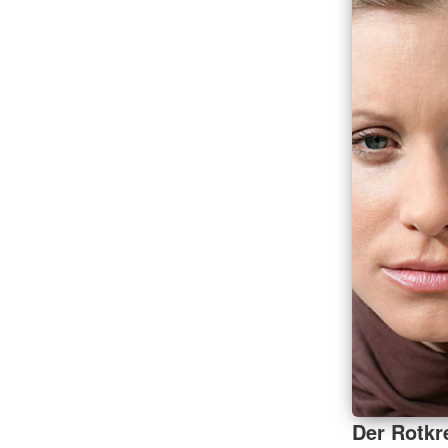
Der Rotkr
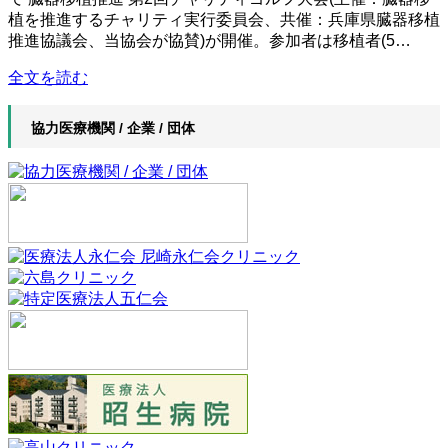
植を推進するチャリティ実行委員会、共催：兵庫県臓器移植
推進協議会、当協会が協賛)が開催。参加者は移植者(5…
全文を読む
協力医療機関 / 企業 / 団体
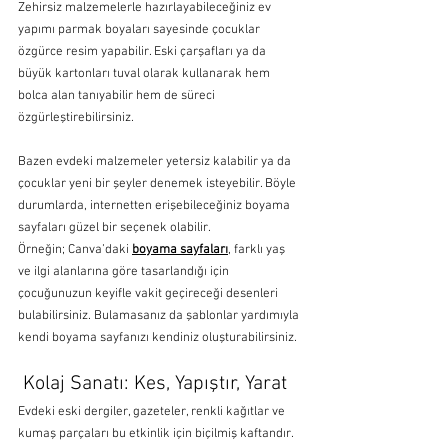
Zehirsiz malzemelerle hazırlayabileceğiniz ev 
yapımı parmak boyaları sayesinde çocuklar 
özgürce resim yapabilir. Eski çarşafları ya da 
büyük kartonları tuval olarak kullanarak hem 
bolca alan tanıyabilir hem de süreci 
özgürleştirebilirsiniz.
Bazen evdeki malzemeler yetersiz kalabilir ya da 
çocuklar yeni bir şeyler denemek isteyebilir. Böyle 
durumlarda, internetten erişebileceğiniz boyama 
sayfaları güzel bir seçenek olabilir. 
Örneğin; Canva’daki
boyama sayfaları
, farklı yaş 
ve ilgi alanlarına göre tasarlandığı için 
çocuğunuzun keyifle vakit geçireceği desenleri 
bulabilirsiniz. Bulamasanız da şablonlar yardımıyla 
kendi boyama sayfanızı kendiniz oluşturabilirsiniz.
 Kolaj Sanatı: Kes, Yapıştır, Yarat
Evdeki eski dergiler, gazeteler, renkli kağıtlar ve 
kumaş parçaları bu etkinlik için biçilmiş kaftandır. 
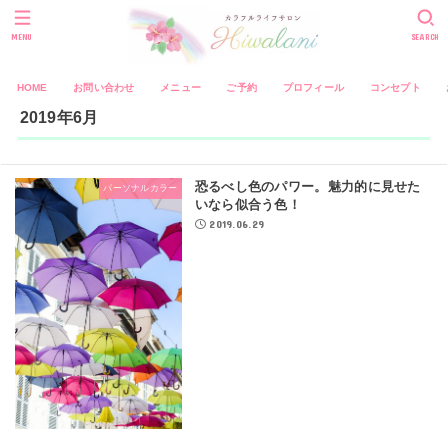
MENU
SEARCH
HOME
お問い合わせ
メニュー
ご予約
プロフィール
コンセプト
2019年6月
恐るべし色のパワー。魅力的に見せた
パーソナルカラー
いなら似合う色！
2019.06.29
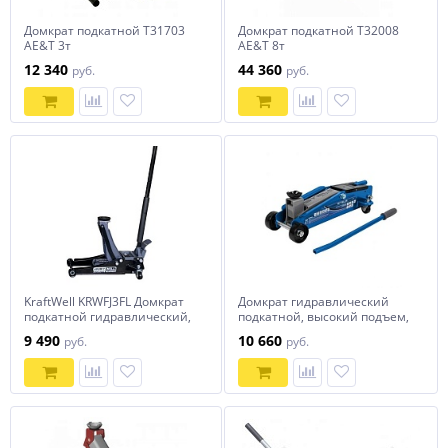
Домкрат подкатной T31703
Домкрат подкатной Т32008
AE&T 3т
AE&T 8т
12 340
44 360
руб.
руб.
KraftWell KRWFJ3FL Домкрат
Домкрат гидравлический
подкатной гидравлический,
подкатной, высокий подъем,
низкопрофильный с
3т, SUV, 190-535 мм Stels
9 490
10 660
руб.
руб.
педалью г/п 3000 кг.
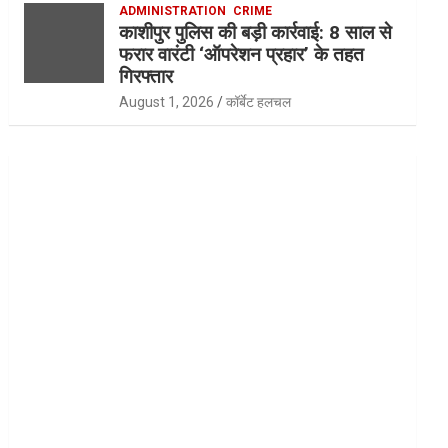
ADMINISTRATION
CRIME
काशीपुर पुलिस की बड़ी कार्रवाई: 8 साल से
फरार वारंटी ‘ऑपरेशन प्रहार’ के तहत
गिरफ्तार
August 1, 2026
कॉर्बेट हलचल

(WORK ORDER):
What lines in the listing include the string "Домкрат"? Copy them out.

(SOLUTION FOR THIS PROBLEM):
Домкрат подкатной T31703
Домкрат подкатной Т32008
KraftWell KRWFJ3FL Домкрат
Домкрат гидравлический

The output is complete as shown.